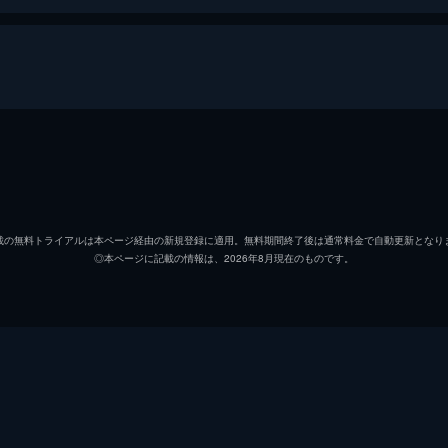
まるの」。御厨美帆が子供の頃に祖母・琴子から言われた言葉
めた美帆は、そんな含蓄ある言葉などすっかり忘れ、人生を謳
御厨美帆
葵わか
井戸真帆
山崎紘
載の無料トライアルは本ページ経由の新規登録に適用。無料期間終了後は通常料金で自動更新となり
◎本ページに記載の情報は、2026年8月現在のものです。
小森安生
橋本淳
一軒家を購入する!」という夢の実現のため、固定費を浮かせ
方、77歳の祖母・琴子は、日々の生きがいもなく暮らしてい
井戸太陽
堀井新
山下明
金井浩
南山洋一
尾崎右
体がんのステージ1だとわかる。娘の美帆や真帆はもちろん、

===

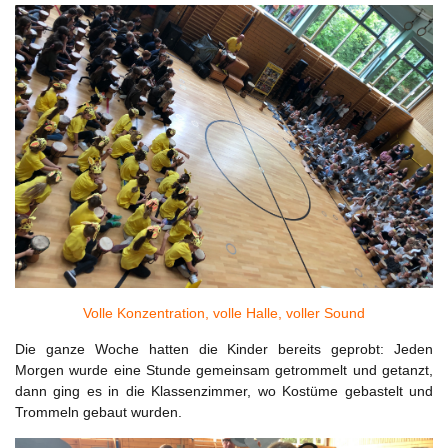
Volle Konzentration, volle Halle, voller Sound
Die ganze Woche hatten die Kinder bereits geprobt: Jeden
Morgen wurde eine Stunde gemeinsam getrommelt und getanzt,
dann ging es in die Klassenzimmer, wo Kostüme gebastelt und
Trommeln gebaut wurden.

===

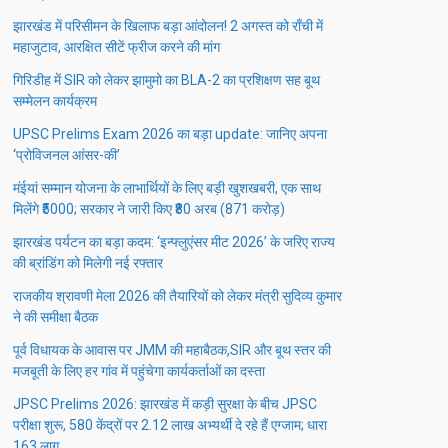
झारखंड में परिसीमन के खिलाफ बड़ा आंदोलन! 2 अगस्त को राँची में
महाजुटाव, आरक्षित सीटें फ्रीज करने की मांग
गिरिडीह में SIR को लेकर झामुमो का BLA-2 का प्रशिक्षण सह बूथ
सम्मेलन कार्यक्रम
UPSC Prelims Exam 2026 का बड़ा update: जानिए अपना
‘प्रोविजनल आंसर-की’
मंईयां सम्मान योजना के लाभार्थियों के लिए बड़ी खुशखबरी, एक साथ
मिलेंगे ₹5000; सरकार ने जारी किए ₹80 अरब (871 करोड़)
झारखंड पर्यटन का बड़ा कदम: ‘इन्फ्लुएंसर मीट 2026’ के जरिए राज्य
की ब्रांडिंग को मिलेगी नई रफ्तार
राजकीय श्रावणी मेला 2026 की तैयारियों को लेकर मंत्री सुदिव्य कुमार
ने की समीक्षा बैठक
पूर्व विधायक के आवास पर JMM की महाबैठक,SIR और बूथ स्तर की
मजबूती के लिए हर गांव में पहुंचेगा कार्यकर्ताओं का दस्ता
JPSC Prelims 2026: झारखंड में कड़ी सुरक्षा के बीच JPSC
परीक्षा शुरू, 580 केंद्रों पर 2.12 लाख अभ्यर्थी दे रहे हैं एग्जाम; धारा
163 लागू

===

_YOUR GOAL:_ Look above for the line with "Volle Konzentration, volle" and the line with "Trommeln gebaut wurden.". Write out those two lines and all the lines between them, exactly, and no others.

_SOLUTION TO THE EXERCISE:_
Volle Konzentration, volle Halle, voller Sound
Die ganze Woche hatten die Kinder bereits geprobt: Jeden
Morgen wurde eine Stunde gemeinsam getrommelt und getanzt,
dann ging es in die Klassenzimmer, wo Kostüme gebastelt und
Trommeln gebaut wurden.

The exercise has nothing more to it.